Methods: Those performing reconstruction of the ACL in skeletally immature patients must take into account clinical stability, associated intra-articular pathology, skeletal age, and activity level. To address these considerations, various techniques have been described, including transphyseal reconstruction, extraphyseal reconstruction, and all-epiphyseal reconstruction. The current all-epiphyseal technique offers several advantages. Intraoperative fluoroscopy is employed to confirm guidewire placement and prevent violation of the physis. Anatomically placed bone sockets are preferred to bone tunnels to preserve bone and restore the native ACL footprint. Quadrupled hamstring autograft with cortical button fixation confers strength and stability. This physeal-sparing procedure is performed through a minimally-invasive, all-inside approach.
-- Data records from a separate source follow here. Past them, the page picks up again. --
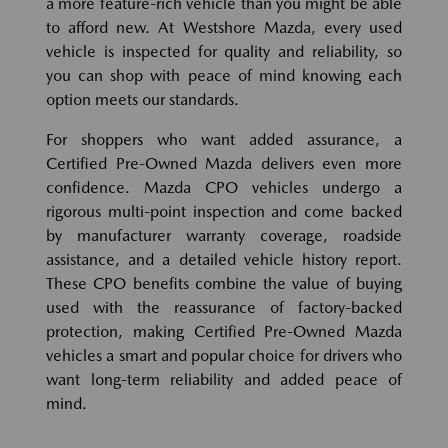
a more feature-rich vehicle than you might be able
to afford new. At Westshore Mazda, every used
vehicle is inspected for quality and reliability, so
you can shop with peace of mind knowing each
option meets our standards.
For shoppers who want added assurance, a
Certified Pre-Owned Mazda delivers even more
confidence. Mazda CPO vehicles undergo a
rigorous multi-point inspection and come backed
by manufacturer warranty coverage, roadside
assistance, and a detailed vehicle history report.
These CPO benefits combine the value of buying
used with the reassurance of factory-backed
protection, making Certified Pre-Owned Mazda
vehicles a smart and popular choice for drivers who
want long-term reliability and added peace of
mind.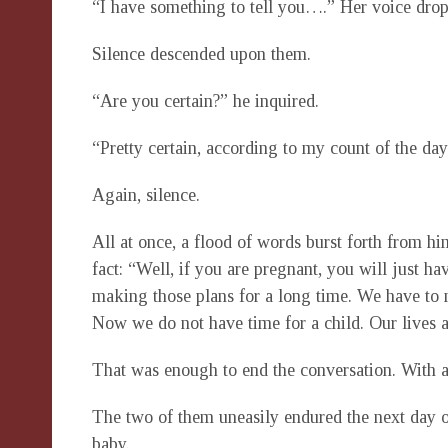
“I have something to tell you….” Her voice drop
Silence descended upon them.
“Are you certain?” he inquired.
“Pretty certain, according to my count of the da
Again, silence.
All at once, a flood of words burst forth from hi
fact: “Well, if you are pregnant, you will just h
making those plans for a long time. We have to m
Now we do not have time for a child. Our lives ar
That was enough to end the conversation. With a 
The two of them uneasily endured the next day o
baby.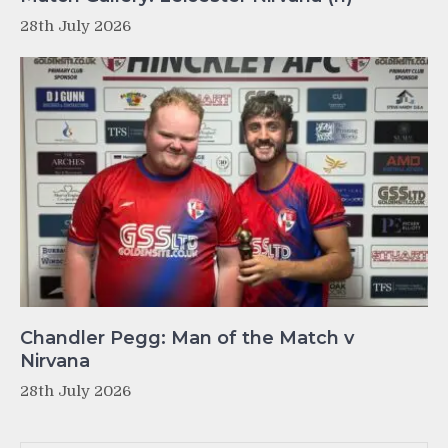
28th July 2026
Chandler Pegg: Man of the Match v
Nirvana
28th July 2026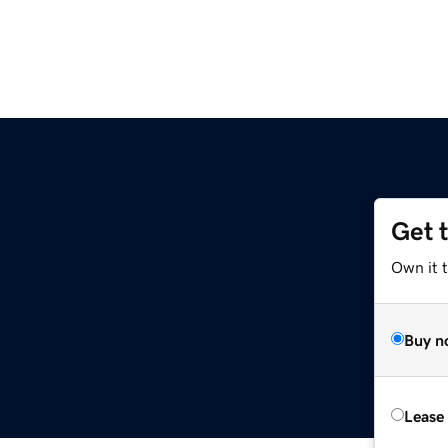
Get 
Own it 
Buy n
Lease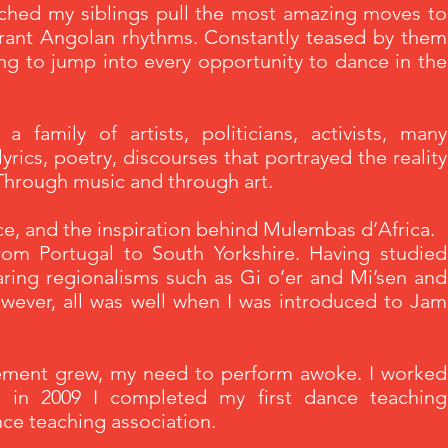
tched my siblings pull the most amazing moves to
rant Angolan rhythms. Constantly teased by them
ng to jump into every opportunity to dance in the
 family of artists, politicians, activists, many
yrics, poetry, discourses that portrayed the reality
 Through music and through art.
nce, and the inspiration behind Mulembas d’Africa.
from Portugal to South Yorkshire. Having studied
ing regionalisms such as Gi o’er and Mi’sen and
ever, all was well when I was introduced to Jam
vement grew, my need to perform awoke. I worked
 in 2009 I completed my first dance teaching
ance teaching association.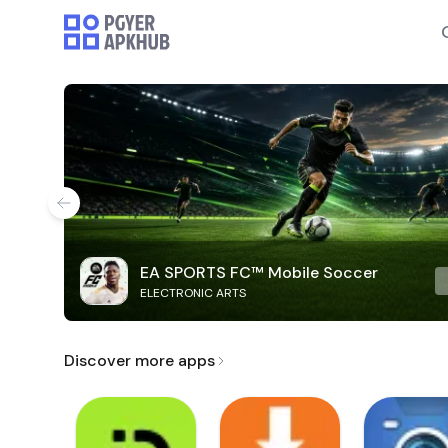
EA SPORTS FC™ Mobile Soccer
ELECTRONIC ARTS
Discover more apps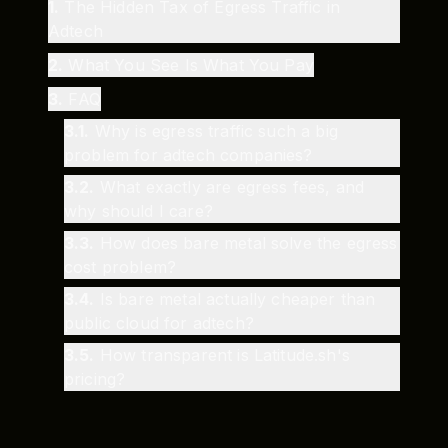
1
.
The Hidden Tax of Egress Traffic in
Adtech
2
.
What You See Is What You Pay
3
.
FAQ
3.1
.
Why is egress traffic such a big
problem for adtech companies?
3.2
.
What exactly are egress fees, and
why should I care?
3.3
.
How does bare metal solve the egress
cost problem?
3.4
.
Is bare metal actually cheaper than
public cloud for adtech?
3.5
.
How transparent is Latitude.sh's
pricing?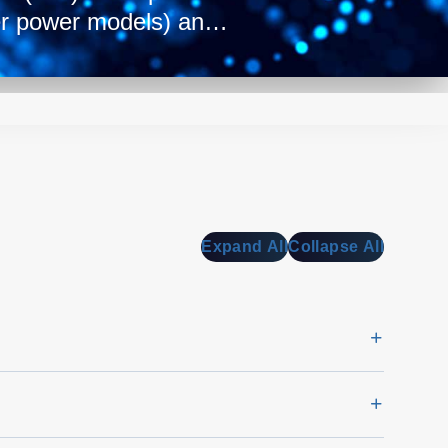
er power models) and a
ep form factor
t best fits your power
n with the supplies’
ng from 90 to 94%
ailable.
Expand All
Collapse All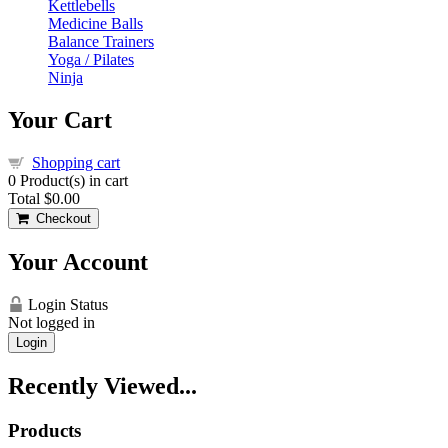
Kettlebells
Medicine Balls
Balance Trainers
Yoga / Pilates
Ninja
Your Cart
Shopping cart
0
Product(s) in cart
Total
$0.00
Checkout
Your Account
Login Status
Not logged in
Login
Recently Viewed...
Products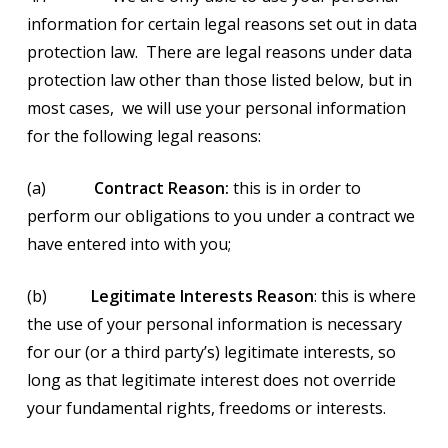
information for certain legal reasons set out in data
protection law. There are legal reasons under data
protection law other than those listed below, but in
most cases, we will use your personal information
for the following legal reasons:
(a)
Contract Reason:
this is in order to
perform our obligations to you under a contract we
have entered into with you;
(b)
Legitimate Interests Reason
: this is where
the use of your personal information is necessary
for our (or a third party’s) legitimate interests, so
long as that legitimate interest does not override
your fundamental rights, freedoms or interests.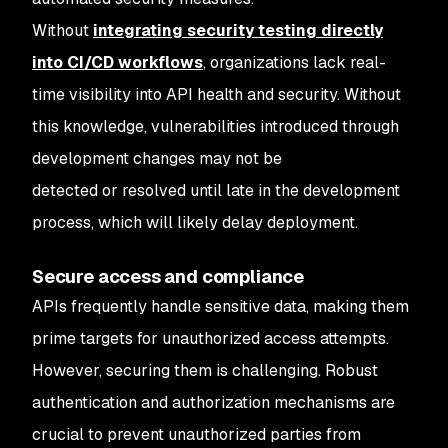
Without
integrating security testing directly
into CI/CD workflows
, organizations lack real-
time visibility into API health and security. Without
this knowledge, vulnerabilities introduced through
development changes may not be
detected or resolved until late in the development
process, which will likely delay deployment.
Secure access and compliance
APIs frequently handle sensitive data, making them
prime targets for unauthorized access attempts.
However, securing them is challenging. Robust
authentication and authorization mechanisms are
crucial to prevent unauthorized parties from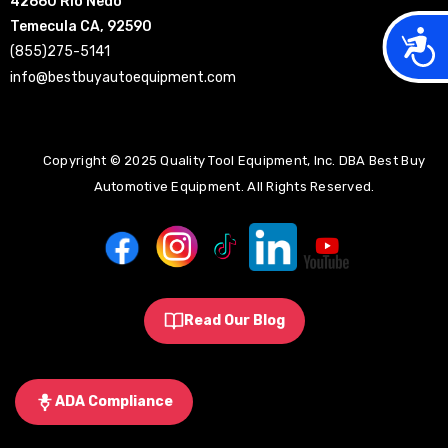
42660 Rio Nedo
Temecula CA, 92590
Acces
(855)275-5141
info@bestbuyautoequipment.com
Copyright © 2025 Quality Tool Equipment, Inc. DBA Best Buy
Automotive Equipment. All Rights Reserved.
Read Our Blog
ADA Compliance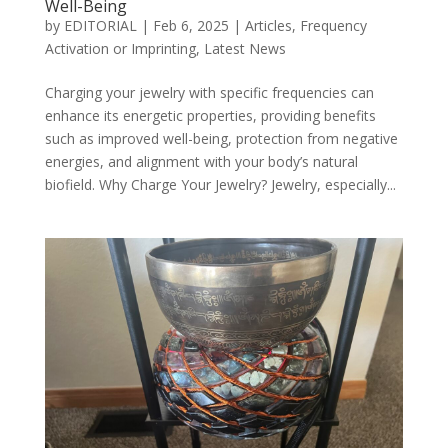
Well-Being
by
EDITORIAL
|
Feb 6, 2025
|
Articles
,
Frequency
Activation or Imprinting
,
Latest News
Charging your jewelry with specific frequencies can
enhance its energetic properties, providing benefits
such as improved well-being, protection from negative
energies, and alignment with your body’s natural
biofield. Why Charge Your Jewelry? Jewelry, especially...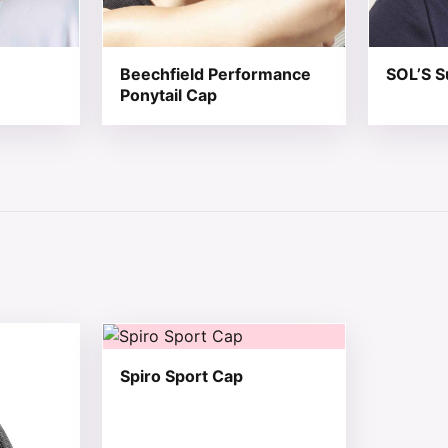
Beechfield Performance
SOL’S S
Ponytail Cap
 chosen on the product page
tiple variants. The options may be chosen on the product 
This product has multiple variants. The opt
Spiro Sport Cap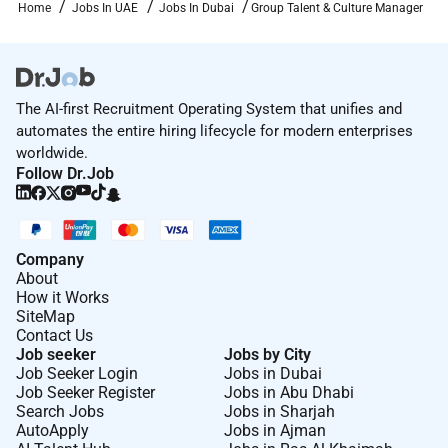
Home
Jobs In UAE
Jobs In Dubai
Group Talent & Culture Manager
The AI-first Recruitment Operating System that unifies and
automates the entire hiring lifecycle for modern enterprises
worldwide.
Follow Dr.Job
Company
About
How it Works
SiteMap
Contact Us
Job seeker
Jobs by City
Job Seeker Login
Jobs in Dubai
Job Seeker Register
Jobs in Abu Dhabi
Search Jobs
Jobs in Sharjah
AutoApply
Jobs in Ajman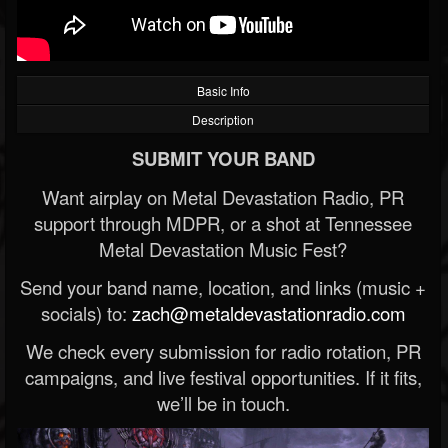
Basic Info
Description
SUBMIT YOUR BAND
Want airplay on Metal Devastation Radio, PR
support through MDPR, or a shot at Tennessee
Metal Devastation Music Fest?
Send your band name, location, and links (music +
socials) to:
zach@metaldevastationradio.com
We check every submission for radio rotation, PR
campaigns, and live festival opportunities. If it fits,
we’ll be in touch.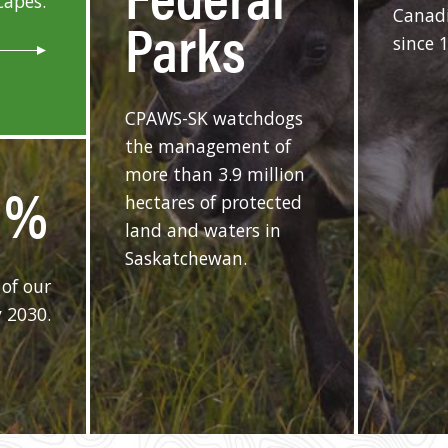
capes.
Canadi
Parks
since 
CPAWS-SK watchdogs
the management of
more than 3.9 million
%
hectares of protected
land and waters in
Saskatchewan.
of our
 2030.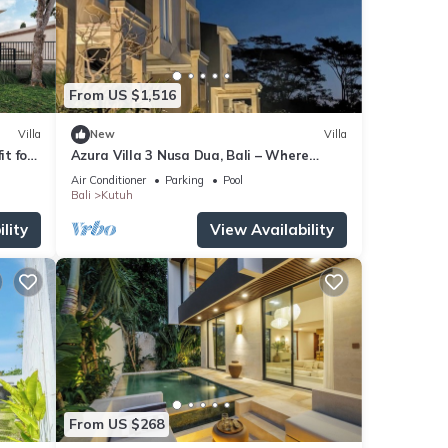
From US $1,516
Villa
New
Villa
it for
Azura Villa 3 Nusa Dua, Bali – Where
Elegance Meets Tranquility
Air Conditioner
Parking
Pool
Bali
Kutuh
lity
View Availability
From US $268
Results: This video presents an all-epiphyseal, all-inside, physeal-sparing ACL reconstruction with hamstring autograft for the treatment of symptomatic ACL rupture in a skeletally immature athlete. Special considerations in this unique population are reviewed, and available treatment options are discussed. Key steps and pearls to keep in mind while performing this procedure are highlighted.

Conclusion: Risk for progressive intra-articular injury with nonsurgical treatment undermines its utility in the young, active population. However, fear of physeal injury and growth delay limit widespread adoption of surgical management. The all-epiphyseal technique demonstrated in this video spares the physis and offers a safe, effective, and reliable solution for symptomatic ACL rupture in skeletally-immature athletes. As children participate in competitive sports at a younger age with increased intensity, the rate of pediatric ACL ruptures will continues to rise. To address this mounting burden and return young athletes to the playing field, it is essential to develop and refine new techniques for ACL reconstruction.